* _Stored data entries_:

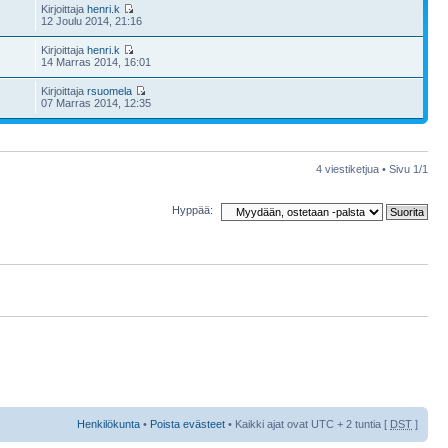
Kirjoittaja
henri.k
12 Joulu 2014, 21:16
Kirjoittaja
henri.k
14 Marras 2014, 16:01
Kirjoittaja
rsuomela
07 Marras 2014, 12:35
4 viestiketjua • Sivu
1
/
1
Hyppää:
Henkilökunta
•
Poista evästeet
• Kaikki ajat ovat UTC + 2 tuntia [
DST
]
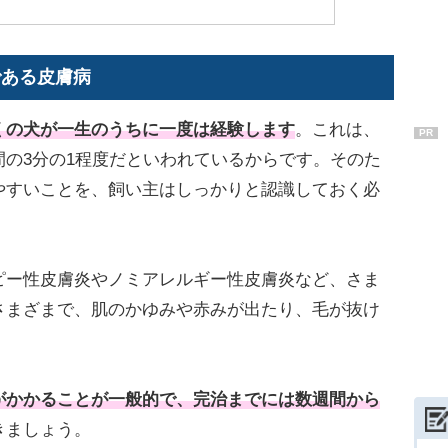
である皮膚病
くの犬が一生のうちに一度は経験します
。これは、
PR
の3分の1程度だといわれているからです。そのた
やすいことを、飼い主はしっかりと認識しておく必
ー性皮膚炎やノミアレルギー性皮膚炎など、さま
さまざまで、肌のかゆみや赤みが出たり、毛が抜け
がかかることが一般的で、完治までには数週間から
きましょう。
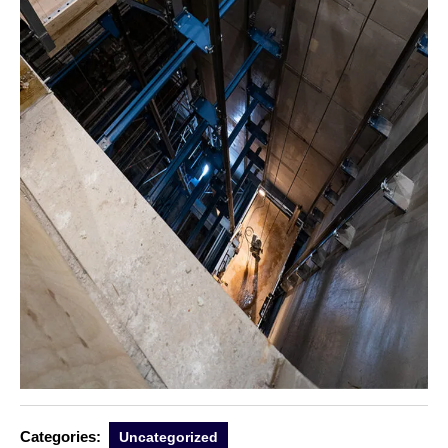
Categories:
Uncategorized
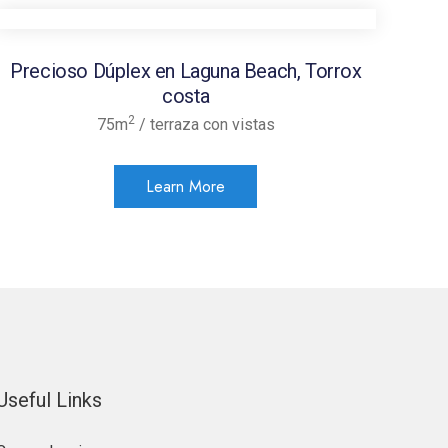
Precioso Dúplex en Laguna Beach, Torrox
costa
2
75m
/ terraza con vistas
Learn More
Useful Links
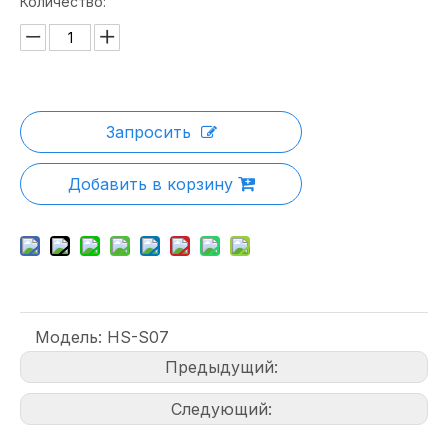
Количество:
Запросить
Добавить в корзину
Модель:
HS-S07
Предыдущий:
Следующий:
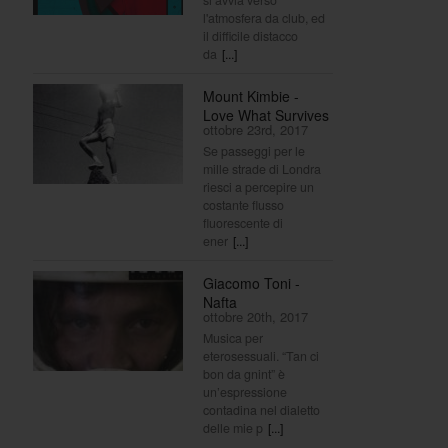
l'atmosfera da club, ed
il difficile distacco
da
[...]
Mount Kimbie -
Love What Survives
ottobre 23rd, 2017
Se passeggi per le
mille strade di Londra
riesci a percepire un
costante flusso
fluorescente di
ener
[...]
Giacomo Toni -
Nafta
ottobre 20th, 2017
Musica per
eterosessuali. “Tan ci
bon da gnint” è
un’espressione
contadina nel dialetto
delle mie p
[...]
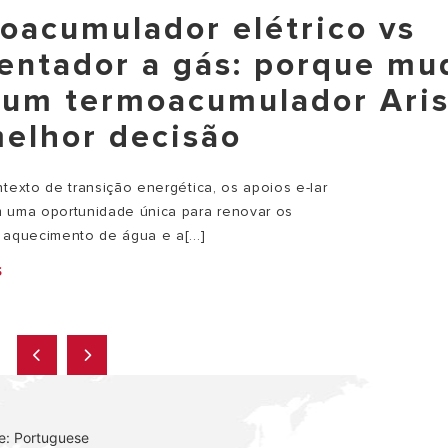
oacumulador elétrico vs
entador a gás: porque mu
 um termoacumulador Ari
melhor decisão
texto de transição energética, os apoios e-lar
 uma oportunidade única para renovar os
 aquecimento de água e a[...]
S
e: Portuguese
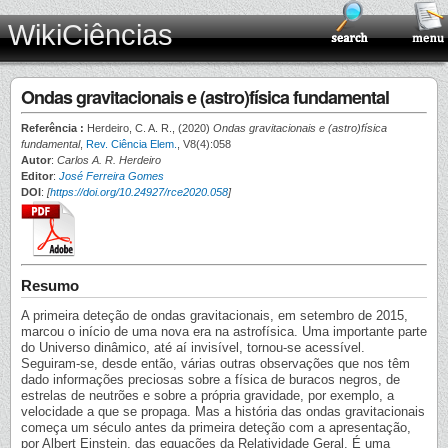
WikiCiências
Ondas gravitacionais e (astro)física fundamental
Referência :
Herdeiro, C. A. R., (2020)
Ondas gravitacionais e (astro)física
fundamental
,
Rev. Ciência Elem.
, V8(4):058
Autor
:
Carlos A. R. Herdeiro
Editor
:
José Ferreira Gomes
DOI
:
[
https://doi.org/10.24927/rce2020.058
]
Resumo
A primeira deteção de ondas gravitacionais, em setembro de 2015,
marcou o início de uma nova era na astrofísica. Uma importante parte
do Universo dinâmico, até aí invisível, tornou-se acessível.
Seguiram-se, desde então, várias outras observações que nos têm
dado informações preciosas sobre a física de buracos negros, de
estrelas de neutrões e sobre a própria gravidade, por exemplo, a
velocidade a que se propaga. Mas a história das ondas gravitacionais
começa um século antes da primeira deteção com a apresentação,
por Albert Einstein, das equações da Relatividade Geral. É uma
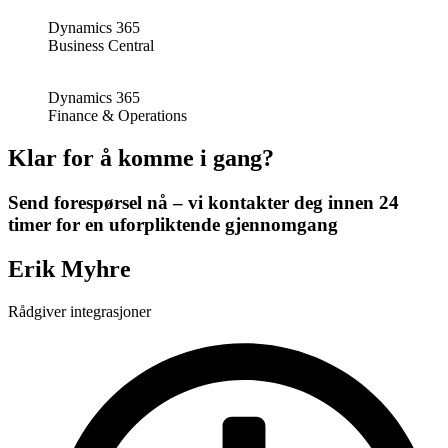
Dynamics 365
Business Central
Dynamics 365
Finance & Operations
Klar for å komme i gang?
Send forespørsel nå – vi kontakter deg innen 24
timer for en uforpliktende gjennomgang
Erik Myhre
Rådgiver integrasjoner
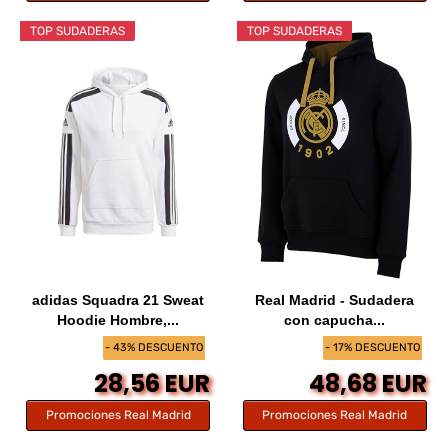
TOP SUDADERAS
TOP SUDADERAS
adidas Squadra 21 Sweat
Real Madrid - Sudadera
Hoodie Hombre,...
con capucha...
- 43% DESCUENTO
- 17% DESCUENTO
28,56 EUR
48,68 EUR
Promociones Real Madrid
Promociones Real Madrid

* _Task description_:
Among the lines above, which ones include the word "gravitacionais"? Copy them.

* _Your solution_:
Ondas gravitacionais e (astro)física fundamental
Ondas gravitacionais e (astro)física
A primeira deteção de ondas gravitacionais, em setembro de 2015,
velocidade a que se propaga. Mas a história das ondas gravitacionais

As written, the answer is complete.